The Percutaneous Endoscopic Lumbar Debridement and Irrigation Drainage Technique for the First-Stage Treatment of Spontaneous Lumbar Spondylodiscitis: A Clinical Retrospective Study.

机构信息

Department of Orthopedics, 960th Hospital of PLA, Jinan, 250031 Shandong, China.

出版信息

Oxid Med Cell Longev. 2022 Oct 15;2022:6241818. doi: 10.1155/2022/6241818. eCollection 2022.

Abstract

BACKGROUND

Minimally invasive or open surgery is contentious in the treatment of spondylodiscitis, therefore finding a balance between the two is urgently needed. In this study, we propose a new treatment paradigm for treating spontaneous lumbar spondylodiscitis by percutaneous endoscopic lumbar debridement and irrigation drainage (PELDID). Then, the Pola classification was used to guide subsequent treatment.

METHODS

From November 2017 to April 2019, this study collected data on 16 patients with lumbar spondylodiscitis who were surgically treated utilizing this treatment paradigm in our department. Clinical effectiveness was determined using the visual analogue scale (VAS), the Oswestry Disability Index (ODI), the MOS 36-item short-form health survey (SF-36), and Kirkaldy-Willis criteria.

RESULTS

All 16 patients completed the treatment using the above paradigm and were followed up for 28.13 ± 10.15 months. The preoperative Pola classification is as follows: 7 cases of type A, 3 cases of type B, and 6 cases of type C. After the first-stage surgery, the evaluation results of Pola classification were as follows: 8 cases of type A, 8 cases of type B, and 0 cases of type C. Four patients received second-stage surgery with internal fixation through the paravertebral multifidus space approach and intervertebral bone graft fusion through the transforaminal approach, and the reoperation rate was 25% (4/16 cases).

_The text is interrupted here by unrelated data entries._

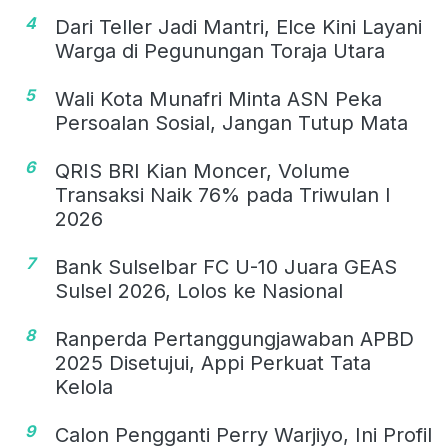
4
Dari Teller Jadi Mantri, Elce Kini Layani
Warga di Pegunungan Toraja Utara
5
Wali Kota Munafri Minta ASN Peka
Persoalan Sosial, Jangan Tutup Mata
6
QRIS BRI Kian Moncer, Volume
Transaksi Naik 76% pada Triwulan I
2026
7
Bank Sulselbar FC U-10 Juara GEAS
Sulsel 2026, Lolos ke Nasional
8
Ranperda Pertanggungjawaban APBD
2025 Disetujui, Appi Perkuat Tata
Kelola
9
Calon Pengganti Perry Warjiyo, Ini Profil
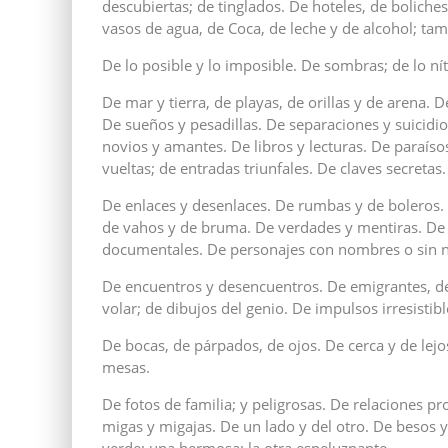
descubiertas; de tinglados. De hoteles, de boliche
vasos de agua, de Coca, de leche y de alcohol; ta
De lo posible y lo imposible. De sombras; de lo nít
De mar y tierra, de playas, de orillas y de arena
De sueños y pesadillas. De separaciones y suicidios
novios y amantes. De libros y lecturas. De paraíso
vueltas; de entradas triunfales. De claves secretas.
De enlaces y desenlaces. De rumbas y de boleros.
de vahos y de bruma. De verdades y mentiras. De n
documentales. De personajes con nombres o sin 
De encuentros y desencuentros. De emigrantes, de 
volar; de dibujos del genio. De impulsos irresistib
De bocas, de párpados, de ojos. De cerca y de lejo
mesas.
De fotos de familia; y peligrosas. De relaciones pr
migas y migajas. De un lado y del otro. De besos y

The Visual analogue scale (VAS), Oswestry Disability Index (ODI), and SF-36 score all improved significantly from 2.43 ± 0.89 to 0.18 ± 0.40, from 77.31% ± 11.15%to 16.93% ± 5.45%, and from 18.34 ± 7.47 to 80.3 ± 15.36. The CRP and ESR decreased dramatically from 49.61 ± 48.84 to12.50 ± 12.18 and from 65.56 ± 26.89 to 29.68 ± 20.68. There were no recurrences of infection in our study.

CONCLUSIONS

The paradigm of the first-stage PELDID technique combined with the Pola classification system to guide the second-stage treatment for spontaneous spondylodiscitis is a novel and effective strategy for treating spontaneous spondylodiscitis.

摘要

背景

微创或开放手术在治疗脊椎炎方面存在争议,因此迫切需要在两者之间找到平衡。在这项研究中,我们提出了一种通过经皮内窥镜腰椎清创灌洗(PELDID)治疗自发性腰椎脊椎炎的新治疗模式。然后,使用 Pola 分类来指导后续治疗。

方法

从 2017 年 11 月至 2019 年 4 月,我们部门对 16 例接受该治疗模式治疗的腰椎脊椎炎患者进行了数据收集。使用视觉模拟量表(VAS)、Oswestry 残疾指数(ODI)、MOS 36 项短式健康调查(SF-36)和 Kirkaldy-Willis 标准来确定临床疗效。

结果

所有 16 例患者均完成了上述治疗模式的治疗,并进行了 28.13±10.15 个月的随访。术前 Pola 分类如下:7 例 A 型,3 例 B 型,6 例 C 型。一期手术后,Pola 分类评估结果如下:8 例 A 型,8 例 B 型,0 例 C 型。4 例患者接受了经椎间孔入路椎旁多裂肌间隙入路内固定和经椎间孔入路植骨融合的二期手术,再手术率为 25%(4/16 例)。视觉模拟量表(VAS)、Oswestry 残疾指数(ODI)和 SF-36 评分均从 2.43±0.89 显著改善至 0.18±0.40、77.31%±11.15%至 16.93%±5.45%和 18.34±7.47 至 80.3±15.36。CRP 和 ESR 从 49.61±48.84 显著下降至 12.50±12.18 和从 65.56±26.89 下降至 29.68±20.68。在本研究中,没有感染复发的病例。

结论

一期 PELDID 技术联合 Pola 分类系统指导二期治疗自发性脊椎炎的治疗模式是治疗自发性脊椎炎的一种新颖而有效的策略。